We launch a Metropolis-Hastings MCMC Sampler. This algorithm proposes random point mutations:
- If standard Steric packing is preserved (Energy stays low) -> the mutation is Accepted.
- If a severe clash occurs (Energy spikes up) -> the mutation is Rejected (with high probability based on
evolution_temperature).
This creates an MSA of homologous sequences that have drifted far from the ancestor, but still respect the contact map.
n_sequences = 1000
evolution_temp = 1.5
print(f"Generating MSA with {n_sequences} homologous sequences...")
msa_list = generate_msa(
base_sequence=base_sequence_str,
contact_map=contact_map,
num_sequences=n_sequences,
temperature=evolution_temp,
steps_between_samples=100
)
print("Sample of evolved sequences:")
for seq in msa_list[:5]:
print(" " + seq)
Generating MSA with 1000 homologous sequences... Sample of evolved sequences: FPNLQLIHSQFPQFLQPDKE WPCTPLTNVPNMTEITIQEI VNEMELIDVMVINMTQKVSF VTQKQNHCIDNKLQGIEALF MQECKTVCKQDFEGQVNEVA
3. The Evidence: Mutual Information Matrix¶
If our physical evolutionary simulator worked, residues that touch in the Contact Map must strongly co-vary in the MSA. We quantify this using Shannon Mutual Information (MI):
$\text{MI}(i, j) = \sum_{x, y} P_{X,Y}(x, y) \log \frac{P_{X,Y}(x, y)}{P_X(x) P_Y(y)}$
# Convert MSA string list to a numpy char array for column-wise operations
msa_array = np.array([list(seq) for seq in msa_list])
L = msa_array.shape[1]
mi_matrix = np.zeros((L, L))
# Calculate MI for all pairs of columns (i, j)
for i in range(L):
for j in range(L):
if i != j:
# Compute Shannon Mutual Information between column i and column j
mi_matrix[i, j] = mutual_info_score(msa_array[:, i], msa_array[:, j])
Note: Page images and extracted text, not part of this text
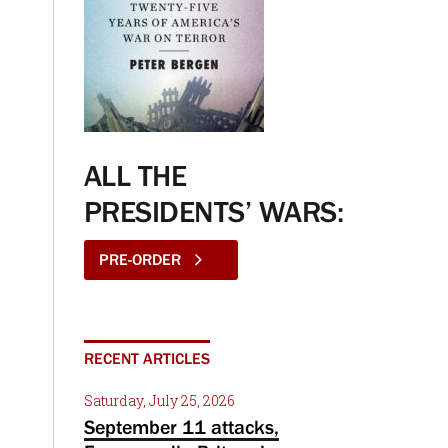
ALL THE
PRESIDENTS’ WARS:
PRE-ORDER
RECENT ARTICLES
Saturday, July 25, 2026
September 11 attacks,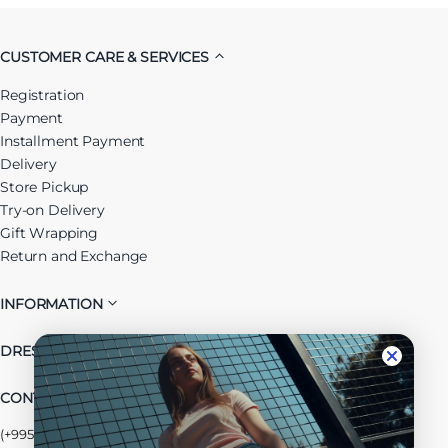
CUSTOMER CARE & SERVICES
Registration
Payment
Installment Payment
Delivery
Store Pickup
Try-on Delivery
Gift Wrapping
Return and Exchange
INFORMATION
DRESSUP GROUP
CONTACT US
(+995) 032 2 38 48 68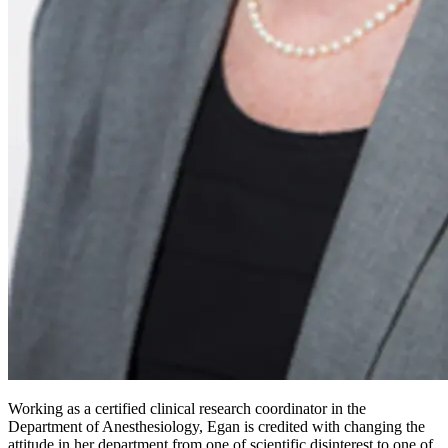
Working as a certified clinical research coordinator in the
Department of Anesthesiology, Egan is credited with changing the
attitude in her department from one of scientific disinterest to one of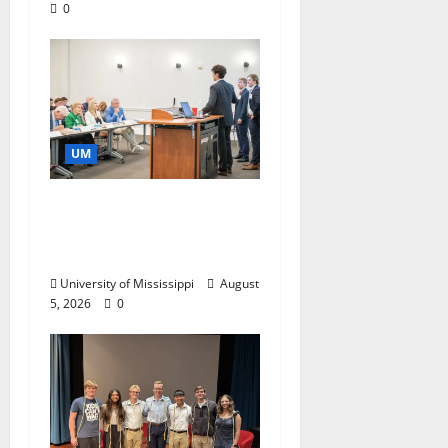
0
UM
Endowment Provides
Catalyst for Aspiring
Business Leaders
University of Mississippi
August
5, 2026
0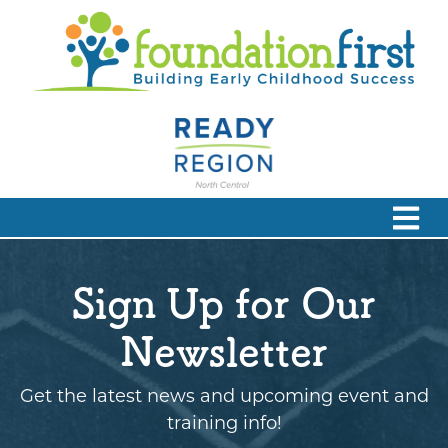
Sign Up for Our
Newsletter
Get the latest news and upcoming event and
training info!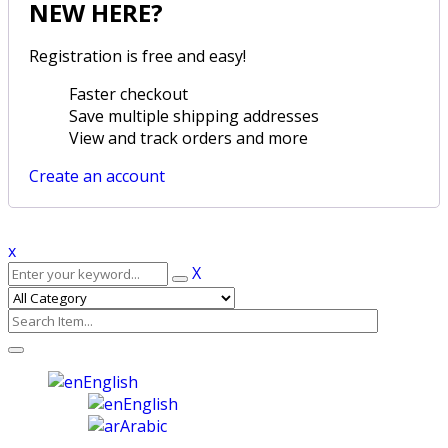
NEW HERE?
Registration is free and easy!
Faster checkout
Save multiple shipping addresses
View and track orders and more
Create an account
x
X
English
English
Arabic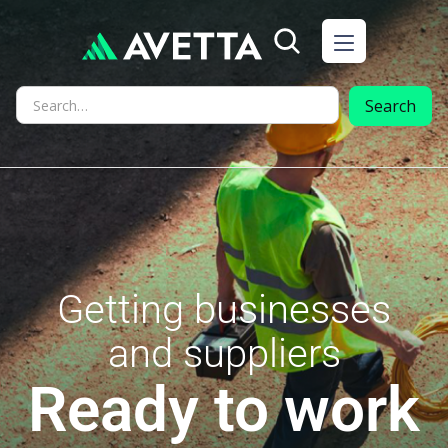
Getting businesses
and suppliers
Ready to work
plt.figure(figsize=(12, 5))
plt.subplot(1, 2, 1)
plt.imshow(contact_map, cmap='Blues')
plt.title("Ground Truth 3D Contacts")
plt.xlabel("Residue i")
plt.ylabel("Residue j")
plt.subplot(1, 2, 2)
plt.imshow(mi_matrix, cmap='magma')
plt.title("MSA Mutual Information (MI)")
plt.colorbar(label="Bits")
plt.xlabel("Residue i")
plt.ylabel("Residue j")
plt.tight_layout()
plt.show()
Conclusion¶
The Mutual Information matrix (right) perfectly shadows the 3D physical Contact Map (left)! The hot spots of high statistical MI correspond exactly to the structural constraints.
This is the heart of Direct Coupling Analysis (DCA): by measuring $MI$ from natural sequences in UniProt, structural biologists invert this process to predict the 3D fold. synth-pdb gives you the tools to simulate this biophysical phenomenon computationally from scratch.